Ellis and Josh looked on pitifully, touched by the raw emotions of the scene as much as their sense of inadequacy, powerlessness. They’d done everything they could, but still it hadn’t been enough – they’d got there too late. Abaddon had won in the end: another for the bottomless pit.
‘Jessica!’ But amidst the flurry of the next few chest pumps and mouth-to-mouths, something in Jessica did finally stir.
A flicker in her eyes and sudden body-jolt followed by a cough.
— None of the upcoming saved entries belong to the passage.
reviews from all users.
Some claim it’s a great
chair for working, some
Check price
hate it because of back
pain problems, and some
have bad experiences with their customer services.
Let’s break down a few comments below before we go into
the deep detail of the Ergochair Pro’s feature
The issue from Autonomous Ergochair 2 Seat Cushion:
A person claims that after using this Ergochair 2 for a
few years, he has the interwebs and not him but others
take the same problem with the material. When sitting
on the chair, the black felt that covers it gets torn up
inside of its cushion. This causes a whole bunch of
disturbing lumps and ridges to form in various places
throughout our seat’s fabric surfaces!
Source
Then a succession of coughs and a deep retching gasp as she sucked in her first air.
She coughed and gulped, coughed and gulped, her eyes flickering as she fought to focus.
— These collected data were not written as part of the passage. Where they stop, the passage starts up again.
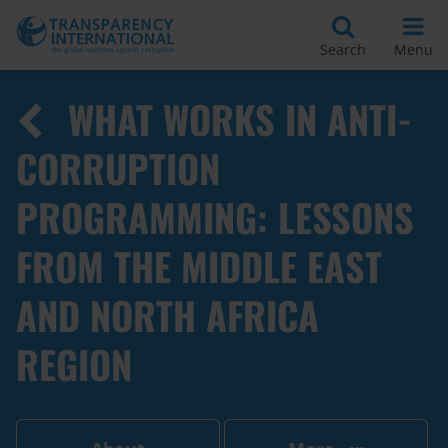
Search
Menu
WHAT WORKS IN ANTI-
CORRUPTION
PROGRAMMING: LESSONS
FROM THE MIDDLE EAST
AND NORTH AFRICA
REGION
Ryan gently stroked her cheek, but for a moment all she could see was the swirling terrifying image of Abaddon before it finally faded and she saw Ryan clearly.
She blinked and smiled uncertainly at him, and as he pulled her into a shuddering embrace, her own aftershock and wave of relief hit.
She hugged him back as the tears started to stream, whispering softly:
‘No more secrets... no more secrets.’
As Jessica was taken away by medics in an ambulance with Ryan riding along with her, Ellis surveyed the scene.
The helicopter had headed away a moment ago, but more squad cars were arriving and the first of the forensic units.
More still would arrive over the following hours and he knew would be probably camped out on Lyle’s farm for days as they dug up and examined the other bodies.
Ellis looked bleakly towards the other seven cherry trees.
At times the battle made him feel weary, because he knew it was one they could never win; they could only stem the tide. The timeless battle of good against evil, yet the odds were stacked against them because only a small group could see that evil for what it was, what lay behind it.
Josh Eskovitz came alongside him and, as if reading his thoughts, commented, ‘We did our best.’
‘Yeah,’ he agreed; a weary monotone. He pulled his eyes from the cherry trees and started back towards his car, appearing a curiously isolated figure despite the crowd of police and forensics milling around. ‘We always do.’